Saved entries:
==========

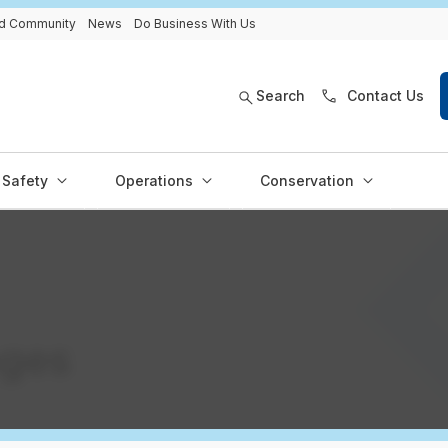
and Community
News
Do Business With Us
Search
Contact Us
Safety
Operations
Conservation
ages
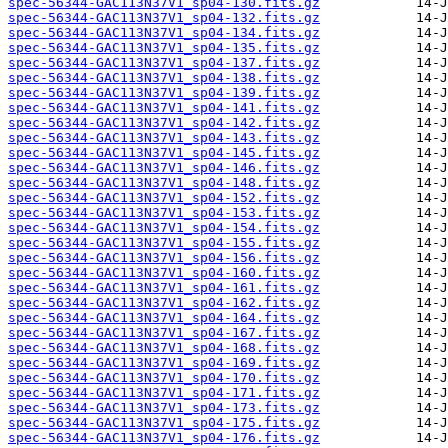
spec-56344-GAC113N37V1_sp04-130.fits.gz
spec-56344-GAC113N37V1_sp04-132.fits.gz
spec-56344-GAC113N37V1_sp04-134.fits.gz
spec-56344-GAC113N37V1_sp04-135.fits.gz
spec-56344-GAC113N37V1_sp04-137.fits.gz
spec-56344-GAC113N37V1_sp04-138.fits.gz
spec-56344-GAC113N37V1_sp04-139.fits.gz
spec-56344-GAC113N37V1_sp04-141.fits.gz
spec-56344-GAC113N37V1_sp04-142.fits.gz
spec-56344-GAC113N37V1_sp04-143.fits.gz
spec-56344-GAC113N37V1_sp04-145.fits.gz
spec-56344-GAC113N37V1_sp04-146.fits.gz
spec-56344-GAC113N37V1_sp04-148.fits.gz
spec-56344-GAC113N37V1_sp04-152.fits.gz
spec-56344-GAC113N37V1_sp04-153.fits.gz
spec-56344-GAC113N37V1_sp04-154.fits.gz
spec-56344-GAC113N37V1_sp04-155.fits.gz
spec-56344-GAC113N37V1_sp04-156.fits.gz
spec-56344-GAC113N37V1_sp04-160.fits.gz
spec-56344-GAC113N37V1_sp04-161.fits.gz
spec-56344-GAC113N37V1_sp04-162.fits.gz
spec-56344-GAC113N37V1_sp04-164.fits.gz
spec-56344-GAC113N37V1_sp04-167.fits.gz
spec-56344-GAC113N37V1_sp04-168.fits.gz
spec-56344-GAC113N37V1_sp04-169.fits.gz
spec-56344-GAC113N37V1_sp04-170.fits.gz
spec-56344-GAC113N37V1_sp04-171.fits.gz
spec-56344-GAC113N37V1_sp04-173.fits.gz
spec-56344-GAC113N37V1_sp04-175.fits.gz
spec-56344-GAC113N37V1_sp04-176.fits.gz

==========

**Problem details:** Set down every entry above again exactly, dropping each picture.

**Task output:**
and Community
News
Do Business With Us
Search
Contact Us
Safety
Operations
Conservation
ages
spec-56344-GAC113N37V1_sp04-130.fits.gz
spec-56344-GAC113N37V1_sp04-132.fits.gz
spec-56344-GAC113N37V1_sp04-134.fits.gz
spec-56344-GAC113N37V1_sp04-135.fits.gz
spec-56344-GAC113N37V1_sp04-137.fits.gz
spec-56344-GAC113N37V1_sp04-138.fits.gz
spec-56344-GAC113N37V1_sp04-139.fits.gz
spec-56344-GAC113N37V1_sp04-141.fits.gz
spec-56344-GAC113N37V1_sp04-142.fits.gz
spec-56344-GAC113N37V1_sp04-143.fits.gz
spec-56344-GAC113N37V1_sp04-145.fits.gz
spec-56344-GAC113N37V1_sp04-146.fits.gz
spec-56344-GAC113N37V1_sp04-148.fits.gz
spec-56344-GAC113N37V1_sp04-152.fits.gz
spec-56344-GAC113N37V1_sp04-153.fits.gz
spec-56344-GAC113N37V1_sp04-154.fits.gz
spec-56344-GAC113N37V1_sp04-155.fits.gz
spec-56344-GAC113N37V1_sp04-156.fits.gz
spec-56344-GAC113N37V1_sp04-160.fits.gz
spec-56344-GAC113N37V1_sp04-161.fits.gz
spec-56344-GAC113N37V1_sp04-162.fits.gz
spec-56344-GAC113N37V1_sp04-164.fits.gz
spec-56344-GAC113N37V1_sp04-167.fits.gz
spec-56344-GAC113N37V1_sp04-168.fits.gz
spec-56344-GAC113N37V1_sp04-169.fits.gz
spec-56344-GAC113N37V1_sp04-170.fits.gz
spec-56344-GAC113N37V1_sp04-171.fits.gz
spec-56344-GAC113N37V1_sp04-173.fits.gz
spec-56344-GAC113N37V1_sp04-175.fits.gz
spec-56344-GAC113N37V1_sp04-176.fits.gz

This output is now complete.